I remember, in those early days, being obsessed with the idea that computers could bring people together. I had spent a few years online by that point, in online discussions and Usenet and Freenet. Threaded discussion forums were a thing, and you could meet all kinds of interesting people from all over the world. I remember telling my students that, in a world where you are only known in text, people can’t be judged by their age or their gender or their ethnic background or their physical disabilities. You could be talking to a 14 year old white guy who is very much like you. Or maybe a 40 year old blind lady who speaks with a heavy accent. Maybe the person on the other end of that username is in a wheelchair, or weighs 300 pounds, or was raised in a completely different culture. All you know are the words. And everyone is judged only on the words that they use, the lens through which they project themselves into cyberspace. It was a world where we could leave prejudice and stereotypes behind.

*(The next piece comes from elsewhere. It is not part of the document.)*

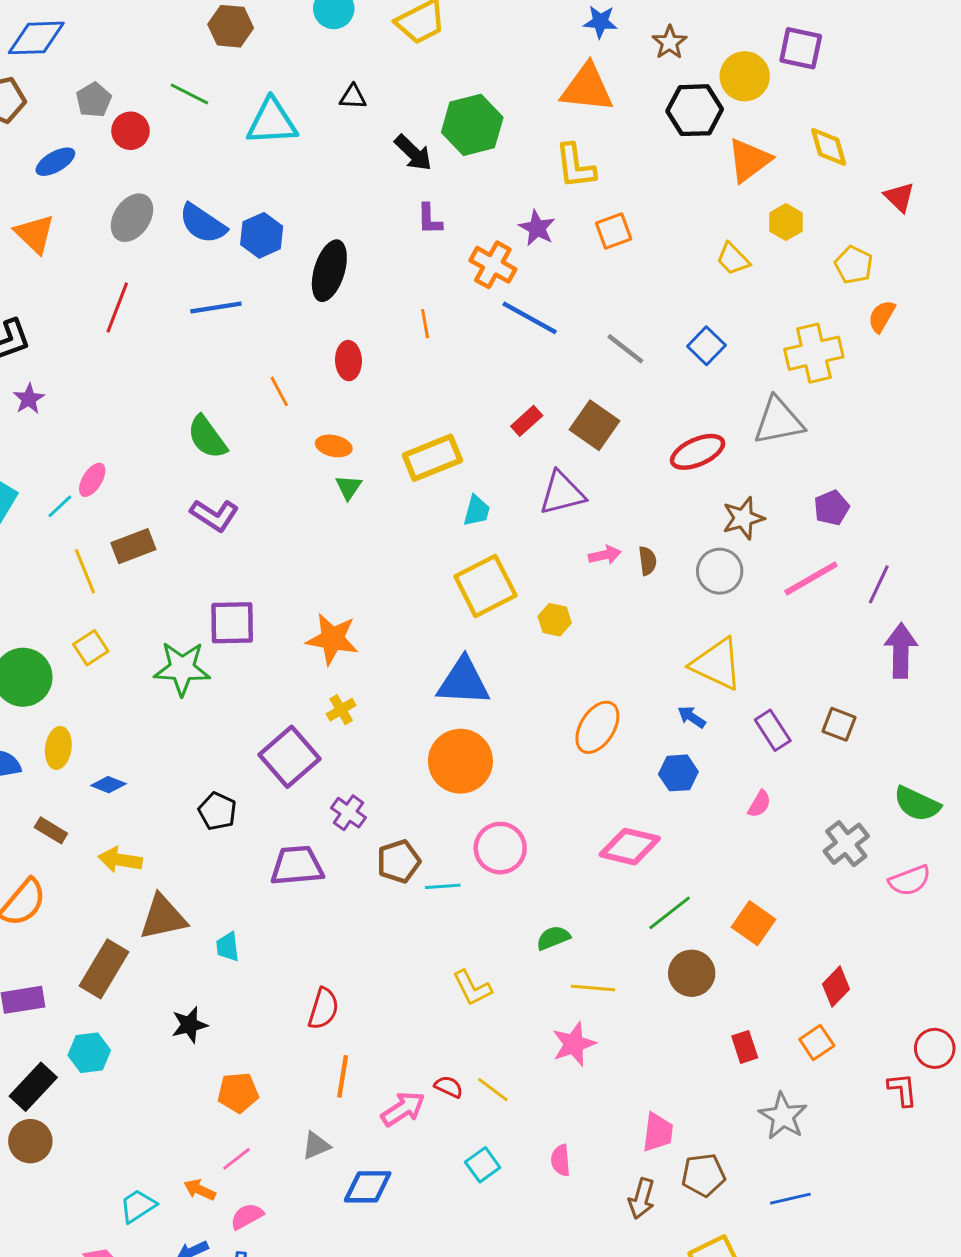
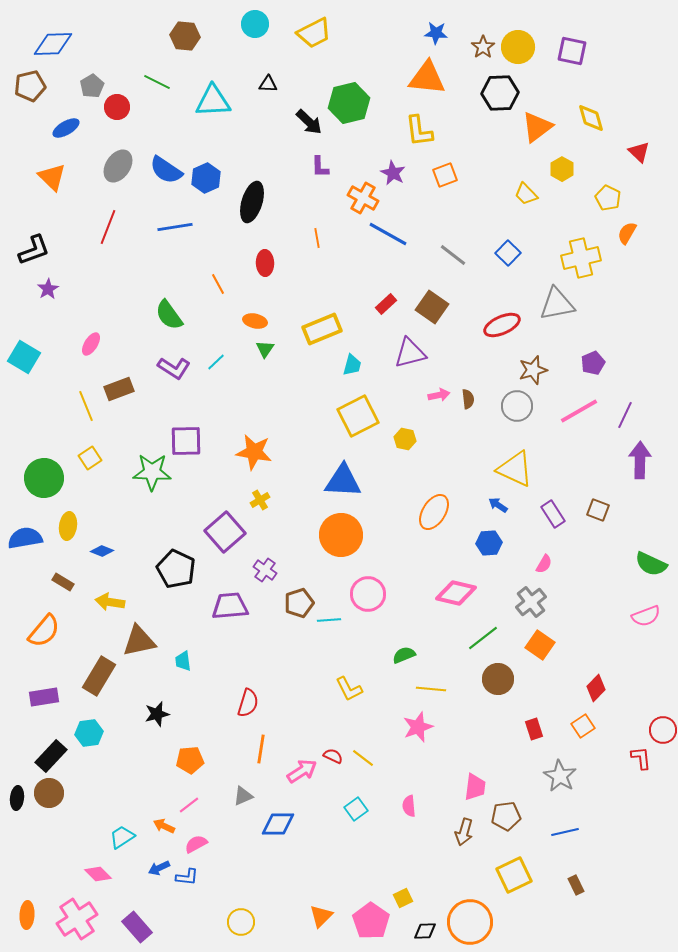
yellow circle: (745, 76) -> (518, 47), moved
cyan line: (60, 506) -> (216, 362), moved
black pentagon: (217, 811) -> (176, 569), size x1.5
gray cross: (846, 844) -> (531, 602), moved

I looked at it more as an opportunity for equality than a warning about deception. It would be a few years before I started highlighting the idea that people might be lying to you online, and that online safety is important. The Internet was still new enough that the altruistic ideals of the original designers were still around. It was a forum for discourse and collaboration and research.

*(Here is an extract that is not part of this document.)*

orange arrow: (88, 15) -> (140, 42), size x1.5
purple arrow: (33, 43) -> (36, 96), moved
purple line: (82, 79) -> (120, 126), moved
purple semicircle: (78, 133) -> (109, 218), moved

We didn’t have to worry too much about this, though, because we didn’t really have access to it. I begged for a phone line for my classroom, and turned one of the computers into a bulletin board system. People could dial in to the bulletin board and post in forums and play games. At least, they could if they had computers at home with modems. Which no one did. I set up a system for students to experience an online environment, but they didn’t really have access to it, so it didn’t go anywhere.

Two years later, on a June afternoon, I learned how to make web pages. In a couple hours, I learned pretty much all there was to know about HTML, which wasn’t much at the time. I made a web page for my school, but it was on my university account. Eventually, they figured out that I wasn’t a student there anymore, and deleted it. It didn’t matter that much. I changed jobs that summer and added “how to make web pages” to my middle school curriculum. That was a bit tricky since we still didn’t have Internet access, and most of my students had never experienced the “world wide web.” They humored me. I taught them some basic markup. Headings. Links. Images. Hex codes. A couple years later, we were in charge of the Chamber of Commerce web site for the city.

The idea that everyone now had the means to publish was amazing. It was still the 20th century. It was still a world where there were very few giant corporations controlling mass media. There was no real path to publication. There was no way for the average person to share their ideas with more than a few people at a time. This idea that I can write something or take a photograph and put it online in a way that anyone in the world can see it was astounding.

I made my students do research projects, and the culminating activity was to create a web page about their project and post it online. For a while, some of them became the authoritative source for that topic online. The Internet wasn’t very big then, and if the topic was specific enough, a middle school web page would end up on the first page of search results. We would occasionally get an email from someone saying they had used the information for some project they were doing, or asking clarifying questions about the content. The students were amazed. And they certainly took those projects seriously.

It was quaintly altruistic to believe that a forum that fostered the free, open exchange of ideas could make the world a better place. Within a few years, I had completely abandoned the idea that online anonymity was a good thing. Original research showed that being anonymous did not have a significant impact on authentic online discourse (at least among middle school students). The ability to grab a megaphone and shout nonsense into the ether without consequence eventually took away our civility. And I lost patience with anyone who wasn’t willing to attach their real identity to their words.

But for a while, the Internet was an amazing place.